In the event of a complication such as a bacterial infection, antibiotics are prescribed. Timely and appropriate treatment prevents complications.
Psychological counselling is also recommended for all patients, as atopic dermatitis worsens the quality of life of both the patient and his/her family due to sleep disturbances, emotional problems and feelings of inferiority.
How can I avoid exacerbations of atopic dermatitis?
- Keep a diary to help you recognise the provoking factors.
- Maintain regular contact with your doctor and follow all treatment recommendations. The best result is achieved when all the measures recommended by the doctor are applied.
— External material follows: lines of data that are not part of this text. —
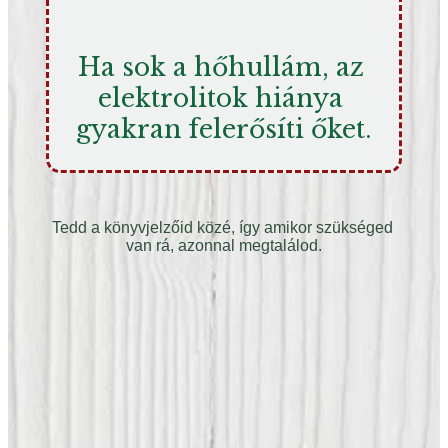
Ha sok a hőhullám, az 
elektrolitok hiánya 
gyakran felerősíti őket.
Tedd a könyvjelzőid közé, így amikor szükséged 
van rá, azonnal megtalálod.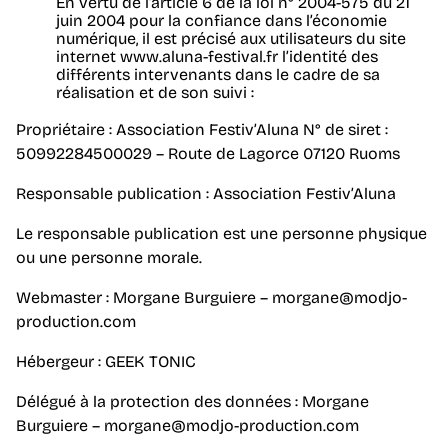
En vertu de l’article 6 de la loi n° 2004-575 du 21
juin 2004 pour la confiance dans l’économie
numérique, il est précisé aux utilisateurs du site
internet www.aluna-festival.fr l’identité des
différents intervenants dans le cadre de sa
réalisation et de son suivi :
Propriétaire : Association Festiv’Aluna N° de siret :
50992284500029 – Route de Lagorce 07120 Ruoms
Responsable publication : Association Festiv’Aluna
Le responsable publication est une personne physique
ou une personne morale.
Webmaster : Morgane Burguiere – morgane@modjo-
production.com
Hébergeur : GEEK TONIC
Délégué à la protection des données : Morgane
Burguiere – morgane@modjo-production.com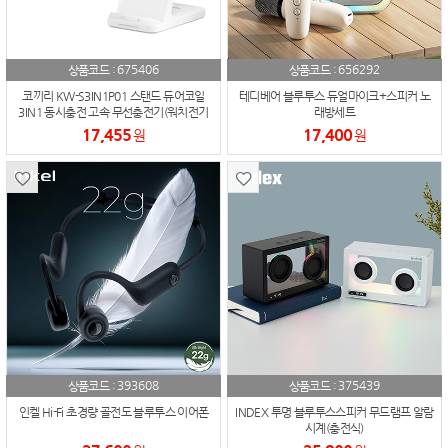
675406
656292
상품코드 :
상품코드 :
코끼리 KW-S3IN1P01 스탠드 듀어코일
테디베어 블루투스 듀얼마이크+스피커 노
3IN1 동시충전 고속 무선충전기(워치전기
래방세트
종호환)
17,455
17,400
원
원
393608
375439
상품코드 :
상품코드 :
인켈 Hi-Fi 초경량 골전도 블루투스 이어폰
INDEX 투명 블루투스스피커 무드램프 알람
시계(충전식)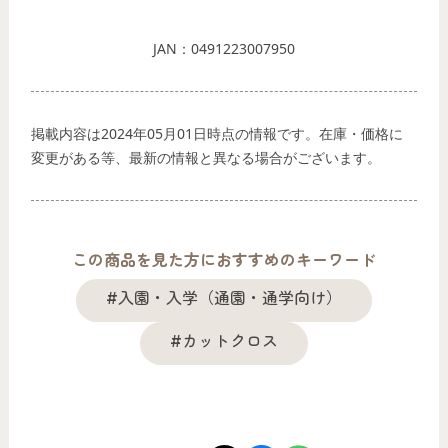
JAN：0491223007950
掲載内容は2024年05月01日時点の情報です。在庫・価格に
変更がある等、最新の情報と異なる場合がございます。
この商品を見た方におすすめのキーワード
#入園・入学（通園・通学向け）
#カットクロス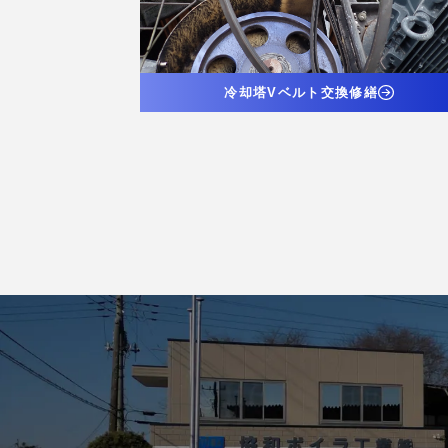
冷却塔Vベルト交換修繕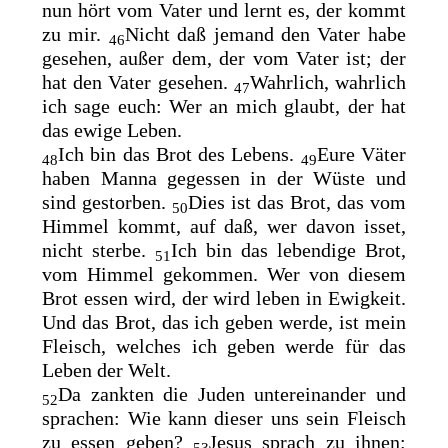
nun hört vom Vater und lernt es, der kommt
zu mir.
Nicht daß jemand den Vater habe
46
gesehen, außer dem, der vom Vater ist; der
hat den Vater gesehen.
Wahrlich, wahrlich
47
ich sage euch: Wer an mich glaubt, der hat
das ewige Leben.
Ich bin das Brot des Lebens.
Eure Väter
48
49
haben Manna gegessen in der Wüste und
sind gestorben.
Dies ist das Brot, das vom
50
Himmel kommt, auf daß, wer davon isset,
nicht sterbe.
Ich bin das lebendige Brot,
51
vom Himmel gekommen. Wer von diesem
Brot essen wird, der wird leben in Ewigkeit.
Und das Brot, das ich geben werde, ist mein
Fleisch, welches ich geben werde
für das
Leben der Welt.
Da zankten die Juden untereinander und
52
sprachen: Wie kann dieser uns sein Fleisch
zu essen geben?
Jesus sprach zu ihnen:
53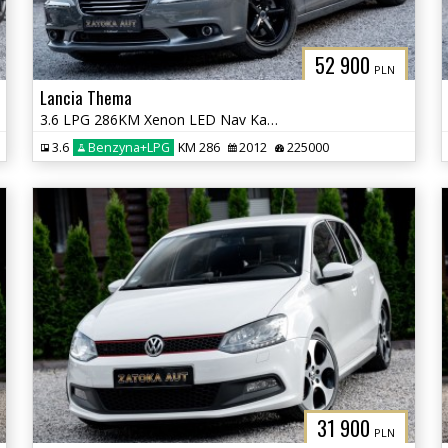
52 900
PLN
Lancia Thema
3.6 LPG 286KM Xenon LED Nav Kamera Grz. Went Fot Szyber Alpine ACC
3.6
Benzyna+LPG
KM 286
2012
225000
31 900
PLN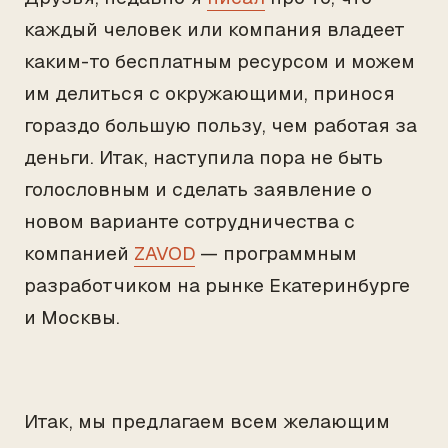
каждый человек или компания владеет
каким-то бесплатным ресурсом и можем
им делиться с окружающими, принося
гораздо большую пользу, чем работая за
деньги. Итак, наступила пора не быть
голословным и сделать заявление о
новом варианте сотрудничества с
компанией
ZAVOD
— программным
разработчиком на рынке Екатеринбурге
и Москвы.
Итак, мы предлагаем всем желающим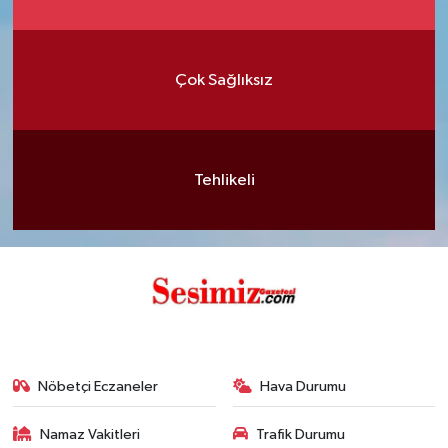
Çok Sağlıksız
Tehlikeli
Nöbetçi Eczaneler
Hava Durumu
Namaz Vakitleri
Trafik Durumu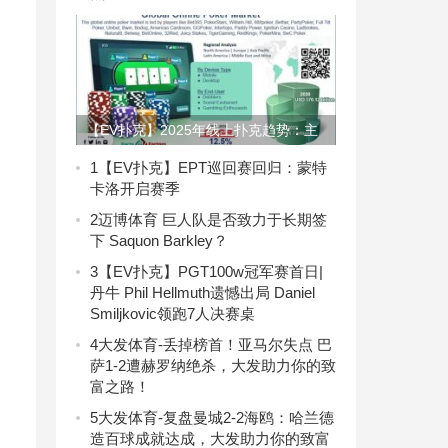
【EV扑克】2025年线上扑克趋势：主
打6大发展方向
1
【EV扑克】EPT巡回赛回归：蒙特
卡洛开启赛季
名
2
迈博体育 巨人队是否致力于长期签
下 Saquon Barkley？
3
【EV扑克】PGT100w冠军赛首日|
丹牛 Phil Hellmuth遗憾出局 Daniel
Smiljkovic领跑7人决赛桌
4
大发体育-丢掉榜首！亚马尔失点 巴
萨1-2遭赫罗纳绝杀，大发助力你的致
富之路！
5
大发体育-复盘曼城2-2海鸥：哈兰德
造百球成就达成，大发助力你的致富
- Adjust your environment – avoid too dry or too humid air, avoid sweating, avoid infections.
- Remove allergens in the environment (e.g. house dust mites, animal hair).
- Avoid psychological stress, overwork. It is recommended to find your most relaxing leisure activity, e.g. yoga, meditation.
The treatment of atopic dermatitis is a long process and requires close cooperation between the patient and his/her doctor. It is therefore not recommended to treat the disease yourself, but rather to consult a dermatologist who will assess your skin condition and prescribe the most appropriate treatment.